Register File

The nu+ register file is composed by a scalar register file and a vector register file; each one containing 64 registers.

The scalar register file has 64 registers. The first 58 are general purpose registers, while the remaining 8 are special purpose registers. Each scalar register can store up to 32 bits of data. However the nu+ architecture can support also 64 bits of data, storing it in a couple of contiguous registers.

The vector register file has 64 general purpose registers Each vector register can store up to 512 bits of data. Each vector can store 16 x 32 bits or 8 x 64 bits of data.

Data Types

The following table sums up the data types that are possible to use in nu+. The Type column has the C/C++ type names, the LLVM type column presents the type names used in LLVM and the Register column shows the register type in which a value of a specific type is stored.

Type	LLVM Type	Register	Notes
bool	i1	scalar (32 bits)	It is expanded to 32 bits
char	i8	scalar (32 bits)	It is expanded to 32 bits
short	i16	scalar (32 bits)	It is expanded to 32 bits
int	i32	scalar (32 bits)
float	f32	scalar (32 bits)
long long int	i64	scalar (64 bits)
double	f64	scalar (64 bits)
vec16i8, vec16u8	v16i8	vector (16 x 32 bits)	It is expanded to 32 bits vector
vec16i16, vec16u16	v16i16	vector (16 x 32 bits)	It is expanded to 32 bits vector
vec16i32, vec16u32	v16i32	vector (16 x 32 bits)
vec16f32	v16f32	vector (16 x 32 bits)
vec8i8, vec8u8	v8i8	vector (8 x 64 bits)	It is expanded to 64 bits vector
vec8i16, vec8u16	v8i16	vector (8 x 64 bits)	It is expanded to 64 bits vector
vec8i32, vec8u32	v8i32	vector (8 x 64 bits)	It is expanded to 64 bits vector
vec8f32	v8f32	vector (16 x 32 bits)	It is considered as a 16 elements vector
vec8i64, vec8u64	v8i64	vector (8 x 64 bits)
vec8f64	v8f64	vector (8 x 64 bits)

Instructions Format

The nu+ instructions have a fixed length of 32 bits. They are grouped in seven types:

The R type includes the logical and arithmetic operations and memory operations.

The I type includes the logical and arithmetic operations between a register operand and an immediate operand.

The MOVEI type includes the load operations of an immediate operand in a register.

The C type used for control operations and for synchronization instructions.

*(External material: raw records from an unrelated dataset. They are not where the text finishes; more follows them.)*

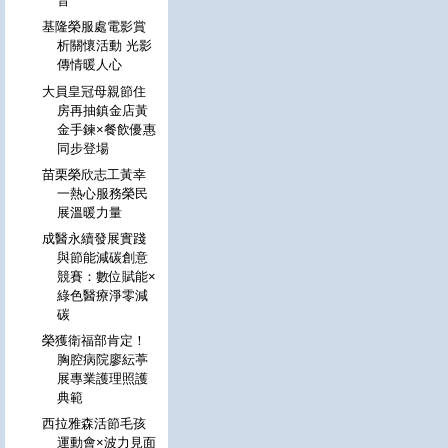
音
基隆榮服處電影賞
析關懷活動 光影
傳情暖人心
大員皇冠母親節住
房再抽鎮金店黃
金手鍊×餐飲優惠
同步登場
苗栗榮欣志工黃幸
一熱心服務榮民
展溫暖力量
成醫永續發展實踐
與節能減碳創意
競賽：數位賦能×
綠色醫療淨零減
碳
榮獲衛福部肯定！
胸腔病院廖紜葶
展專業護理照護
典範
西拉雅森活節毛孩
運動會×波力見面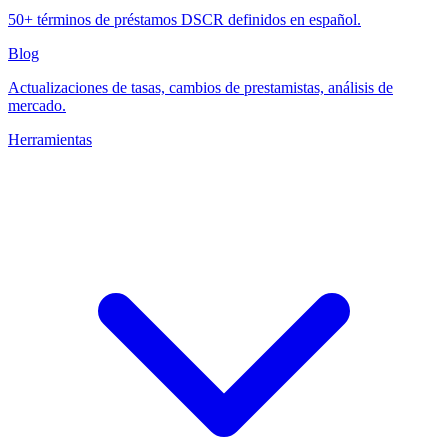
50+ términos de préstamos DSCR definidos en español.
Blog
Actualizaciones de tasas, cambios de prestamistas, análisis de
mercado.
Herramientas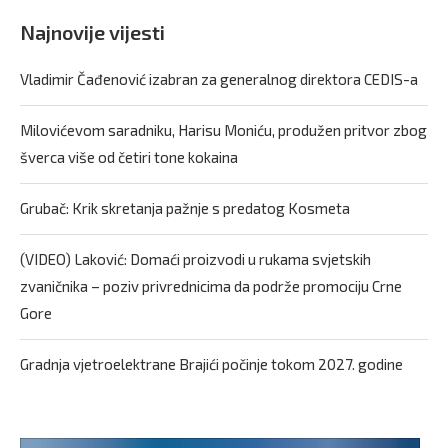
Najnovije vijesti
Vladimir Čađenović izabran za generalnog direktora CEDIS-a
Milovićevom saradniku, Harisu Moniću, produžen pritvor zbog
šverca više od četiri tone kokaina
Grubač: Krik skretanja pažnje s predatog Kosmeta
(VIDEO) Laković: Domaći proizvodi u rukama svjetskih
zvaničnika – poziv privrednicima da podrže promociju Crne
Gore
Gradnja vjetroelektrane Brajići počinje tokom 2027. godine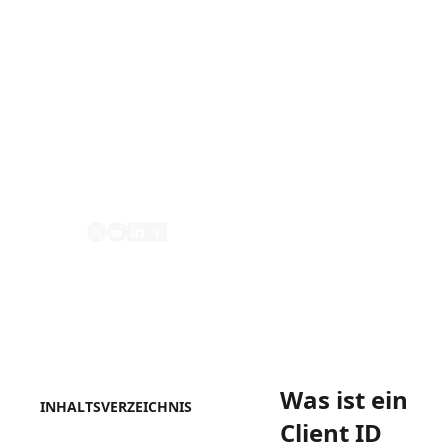
HTTPS-URL gehostet wird und als OAuth
2.0 client identifier dient. Es ermöglicht
Clients, sich gegenüber Authorization
Servern ohne vorherige Registrierung zu
identifizieren, indem die URL als client_id
verwendet wird.
Teilen
Was ist ein
INHALTSVERZEICHNIS
Client ID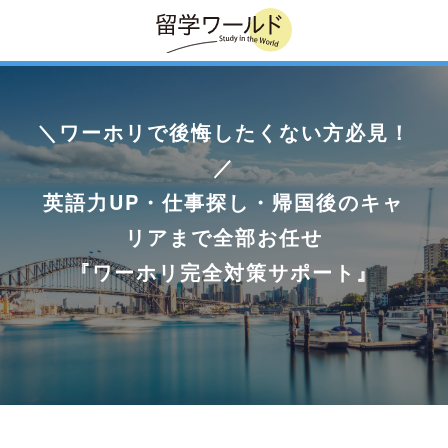
＼ワーホリで後悔したくない方必見！
／
英語力UP・仕事探し・帰国後のキャ
リアまで全部お任せ
『ワーホリ完全対策サポート』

The JR type includes jump instructions.

The M type includes the instructions used to access memory.

The M-poly type is used for memory instructions which uses a polyhedral access pattern.

R type instructions

RR (Register to Register) has a destination register and two source registers.
RI (Register Immediate) has a destination register and one source registers and an immediate encoded in the instruction word.

or	1	or	Rb
and	2	and	Rd = Ra & Rb
xor	3	xor	Rd = Ra ^ Rb
add	4	addition	Rd = Ra + Rb
sub	5	subtraction	Rd = Ra – Rb
mull	6	multiplication	Rd = Ra * Rb
mulh	7	high multiply	Rd = Ra * Rb
mulhu	8	high multiply unsigned	Rd = Ra * Rb
ashr	9	arithmetic shift right	Rd = Ra ‘>> Rb
shr	10	shift right	Rd = Ra >> Rb
shl	11	shift left	Rd = Ra << Rb
clz	12	count leading zeros
ctz	13	count trailing zeros
shuffle	24	vector shuffle	Rd[i] = Ra[Rb[i]]
getlane	25	Get lane from vector	Rd = Ra[Rb]
move	32	move register	Rd = Ra
add_f	33	floating point add	Rd = Ra + Rb
sub_f	34	floating point sub	Rd = Ra – Rb
mul_f	35	floating point multiplication	Rd = Ra * Rb
div_f	36	floating point division	Rd = Ra / Rb
sext8	43	sign extend 8 bits
sext16	44	sign extend 16 bits
sext32	45	sign extend 32 bits
f32tof64	46	cast float to double
f64tof32	47	cast double to float
i32tof32	48	cast integer to float
f32toi32	49	cast float to integer
cmpeq	14	compare equal	Rd = Ra == Rb
cmpne	15	compare not equal	Rd = Ra != Rb
cmpgt	16	compare greater then	Rd = Ra > Rb
cmpge	17	compare greater or equal	Rd = Ra >= Rb
cmplt	18	compare less then	Rd = Ra < Rb
cmple	19	compare less or equal	Rd = Ra <= Rb
cmpgt_u	20	unsigned compare greater then	Rd = Ra > Rb
cmpge_u	21	unsigned compare greater or equal	Rd = Ra >= Rb
cmplt_u	22	unsigned compare less then	Rd = Ra < Rb
cmple_u	23	unsigned compare less or equal	Rd = Ra <= Rb
cmpeq_fp	37	floating point compare equal	Rd = Ra == Rb
cmpne_fp	38	floating point compare not equal	Rd = Ra != Rb
cmpgt_fp	39	floating point compare greater then	Rd = Ra > Rb
cmpge_fp	40	floating point compare greater or equal	Rd = Ra >= Rb
cmplt_fp	41	floating point compare less then	Rd = Ra < Rb
cmple_fp	42	floating point compare less or equal	Rd = Ra <= Rb

I type instructions

Mnemonic	Opcode	Meaning	Operation
ori	1	or	Imm
andi	2	and	Rd = Ra & Imm
xori	3	xor	Rd = Ra ^ Imm
addi	4	addition	Rd = Ra + Imm
subi	5	subtraction	Rd = Ra – Imm
mulli	6	multiplication	Rd = Ra * Imm
mulhi	7	high multiply	Rd = Ra * Imm
mulhui	8	high multiply unsigned	Rd = Ra * Imm
ashri	9	arithmetic shift right	Rd = Ra ‘>> Imm
shri	10	shift right	Rd = Ra >> Imm
shli	11	shift left	Rd = Ra << Imm
getlane	25	Get lane from vector	Rd = Ra[Imm]

MOVEI type instructions

MVI (Move Immediate) has a destination register and a 16 bit instruction encoded immediate.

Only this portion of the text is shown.